XHTX-FM / XETX-AM
- Nuevo Casas Grandes, Chihuahua; Mexico;
- Frequency: 90.5 FM / 540 AM
- Branding: La Ranchera de Paquimé

Programming
- Format: Ranchera

Ownership
- Owner: Grupo BM Radio; (Eber Joel Beltrán Zamarrón);
- Sister stations: XHNVG-FM

History
- First air date: November 23, 1948

Technical information
- Licensing authority: CRT
- Class: B1 (FM) B (AM)
- Power: 3,900 Watts day/.700 watts night
- ERP: 25 kW
- HAAT: 84.93 m (278.6 ft)
- Transmitter coordinates: 30°22′16.39″N 107°58′51.04″W﻿ / ﻿30.3712194°N 107.9808444°W

Links
- Webcast: Listen live
- Website: gbmradio.com

= XHTX-FM =

Radio station in Nuevo Casas Grandes, Chihuahua

XHTX-FM/XETX-AM is a radio station on 90.5 FM and 540 AM in Nuevo Casas Grandes, Chihuahua, Mexico. It is owned by Grupo BM Radio and is known as La Ranchera de Paquimé with a ranchera format.

==History==

Previous logo

XETX-AM received its concession on November 23, 1948. It initially broadcast with 250 watts at 1400 kHz and was owned by Don Laureano Francisco Molinar Contreras. By the 1960s, XETX was on 1010 kHz with a daytime power of one kilowatt.
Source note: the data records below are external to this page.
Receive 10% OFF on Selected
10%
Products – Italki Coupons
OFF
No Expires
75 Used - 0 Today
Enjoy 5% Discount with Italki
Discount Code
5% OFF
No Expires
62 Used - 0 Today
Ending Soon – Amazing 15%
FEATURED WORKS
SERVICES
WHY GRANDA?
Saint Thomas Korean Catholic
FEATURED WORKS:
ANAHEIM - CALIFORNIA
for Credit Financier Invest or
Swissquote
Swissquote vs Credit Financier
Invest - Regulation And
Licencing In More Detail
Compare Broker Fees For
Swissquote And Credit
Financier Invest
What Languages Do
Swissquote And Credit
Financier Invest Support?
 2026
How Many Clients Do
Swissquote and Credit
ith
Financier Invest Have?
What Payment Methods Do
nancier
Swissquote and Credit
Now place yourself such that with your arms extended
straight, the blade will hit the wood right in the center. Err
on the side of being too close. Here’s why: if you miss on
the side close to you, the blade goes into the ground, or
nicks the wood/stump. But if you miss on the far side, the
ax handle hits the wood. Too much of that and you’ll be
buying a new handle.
In the early 2000s, XETX moved to 540 and increased its power to 3,900 watts day and 700 night.

In April 2012, XETX was authorized to migrate to FM on 90.5 MHz. In 2017, further technical modifications were authorized for the station including a relocation of the transmitter site. XETX-AM is one of the radio stations that has a continuity obligation in Mexico that requires it to remain in service for a total of 33,056 people who would not otherwise receive service in 376 unique locations as of 2018.